Implementing Hybrid Semantic-Lexical Search in RAG Systems

In this article, you will learn how to implement a hybrid search strategy for RAG systems by combining BM25 lexical search with semantic search, fused together using Reciprocal Rank Fusion.

Topics we will cover include:

Why hybrid search outperforms either lexical or semantic search alone in retrieval-augmented generation systems.
How to implement BM25 lexical search and dense vector semantic search as independent retrieval engines in Python.
How to merge both rankings using Reciprocal Rank Fusion (RRF) to produce a final, balanced retrieval result.

Introduction

Implementing hybrid search strategies is a critical step in building modern RAG (Retrieval-Augmented Generation) systems, especially when shifting from prototype to production-ready solutions.

There is little argument against semantic search — fueled by dense vectors or embeddings, which are numerical representations of text — being incredibly useful at understanding semantics, synonyms, and context. However, lexical, keyword-based search with approaches like BM25 covers a small blind spot neglected by semantic search. Combining the best of both worlds is therefore the perfect recipe to take your RAG system’s retrieval mechanism the extra mile.

Note: If you are unfamiliar with RAG systems, you may find the “Understanding RAG” article series remarkably insightful for getting the most out of this read. In particular, acquiring an understanding of vector databases first through this article is recommended.
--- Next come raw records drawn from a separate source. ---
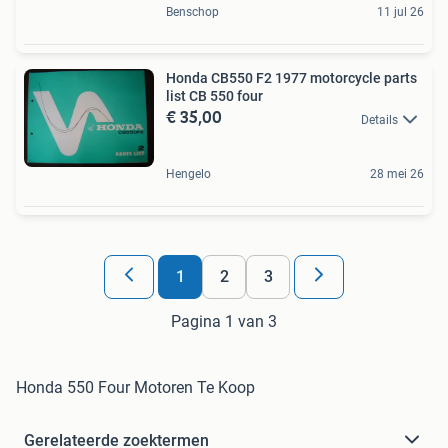
Benschop
11 jul 26
Honda CB550 F2 1977 motorcycle parts
list CB 550 four
€ 35,00
Details
Hengelo
28 mei 26
1
2
3
Pagina 1 van 3
Honda 550 Four Motoren Te Koop
Gerelateerde zoektermen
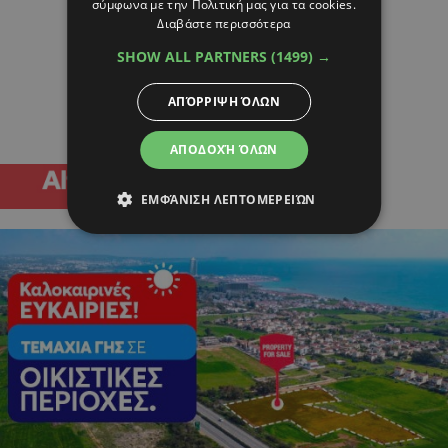
σύμφωνα με την Πολιτική μας για τα cookies.
Διαβάστε περισσότερα
SHOW ALL PARTNERS
(1499) →
ΑΠΌΡΡΙΨΗ ΌΛΩΝ
ΑΠΟΔΟΧΉ ΌΛΩΝ
ΕΜΦΆΝΙΣΗ ΛΕΠΤΟΜΕΡΕΙΏΝ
Step-by-Step Implementation

The first step is to ensure all the necessary external Python libraries are installed:

pip install rank_bm25 sentence-transformers requests

rank_bm25: an implementation of the BM25 lexical search algorithm for information retrieval (BM stands for “Best Matching”).
sentence-transformers: provides pre-trained language models for generating text embeddings. In a real setting, you may already have your own vector database containing many document embeddings and not need this, but we will use it here to simulate the construction of a toy vector database and illustrate hybrid search on it.
requests: used to fetch the raw dataset package from a public GitHub datasets repository prepared for this example.
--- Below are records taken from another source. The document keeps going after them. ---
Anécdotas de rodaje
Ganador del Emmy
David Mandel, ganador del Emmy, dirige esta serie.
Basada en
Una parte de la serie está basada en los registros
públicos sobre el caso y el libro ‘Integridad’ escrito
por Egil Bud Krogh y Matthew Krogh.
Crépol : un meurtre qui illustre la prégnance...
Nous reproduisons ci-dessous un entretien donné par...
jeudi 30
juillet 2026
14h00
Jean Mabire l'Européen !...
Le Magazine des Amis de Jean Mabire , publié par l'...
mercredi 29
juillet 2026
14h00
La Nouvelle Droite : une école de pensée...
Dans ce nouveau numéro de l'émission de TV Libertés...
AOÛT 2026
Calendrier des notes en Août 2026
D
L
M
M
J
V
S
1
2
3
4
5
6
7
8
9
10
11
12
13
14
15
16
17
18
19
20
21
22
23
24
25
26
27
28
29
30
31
With these ingredients at hand, we start by loading the dataset and storing the raw texts in a list (we do so because it is a small dataset).

import requests
import zipfile
import io
import os

# Downloading and extracting the dataset from the compressed file
url = "https://github.com/gakudo-ai/open-datasets/raw/refs/heads/main/asia_documents.zip"
response = requests.get(url)
with zipfile.ZipFile(io.BytesIO(response.content)) as z:
    z.extractall("asia_data")

# Loading documents and getting their filenames
documents = []
doc_names = []
for file in os.listdir("asia_data"):
    if file.endswith(".txt"):
        with open(f"asia_data/{file}", "r", encoding="utf-8") as f:
            documents.append(f.read())
            doc_names.append(file)

print(f"Loaded {len(documents)} documents for the knowledge base.")
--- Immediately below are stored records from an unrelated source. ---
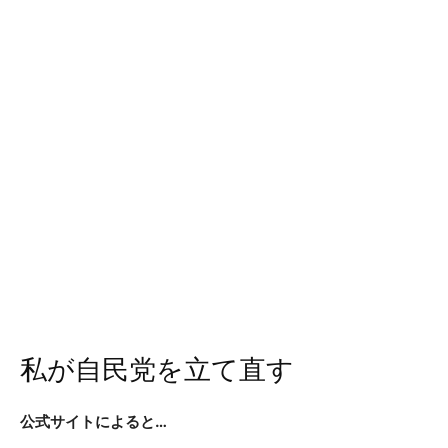
私が自民党を立て直す
公式サイトによると…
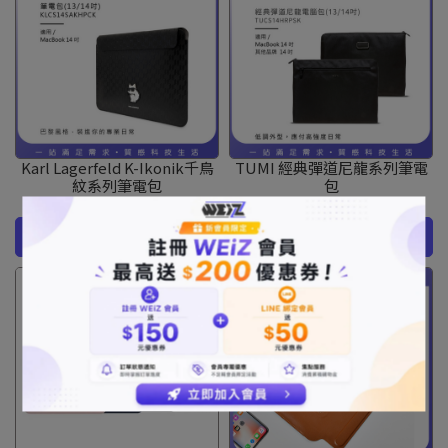
Karl Lagerfeld K-Ikonik千鳥
TUMI 經典彈道尼龍系列筆電
紋系列筆電包
包
NT$4,190
NT$5,290
NT$2,890
NT$4,390
加入購物車
加入購物車
SALE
The hybrid search process is divided into three stages: two of them take place in parallel, or independently from each other. The third is where the fusion of both approaches happens, using a merging method called Reciprocal Rank Fusion (RRF).

Lexical Search with BM25

from rank_bm25 import BM25Okapi

# BM25 requires that each text is tokenized as a (sub)list of words
tokenized_corpus = [doc.lower().split() for doc in documents]
bm25 = BM25Okapi(tokenized_corpus)

def search_bm25(query, top_k=3):
    tokenized_query = query.lower().split()
    # Getting scores (lexical relevance to the query) for all documents
    scores = bm25.get_scores(tokenized_query)
    # Ranking documents by score
    ranked_indices = sorted(range(len(scores)), key=lambda i: scores[i], reverse=True)
    return ranked_indices[:top_k], scores

The lexical search process has been encapsulated in a function called search_bm25(). This function takes two input arguments: a string containing the user’s query to the RAG system, and the number of top results to retrieve. The rank_bm25 library provides a get_scores() method that computes, for each document — treated as a collection of tokens — a lexical relevance score. Documents are then ranked by decreasing score, the top-k are selected, and returned.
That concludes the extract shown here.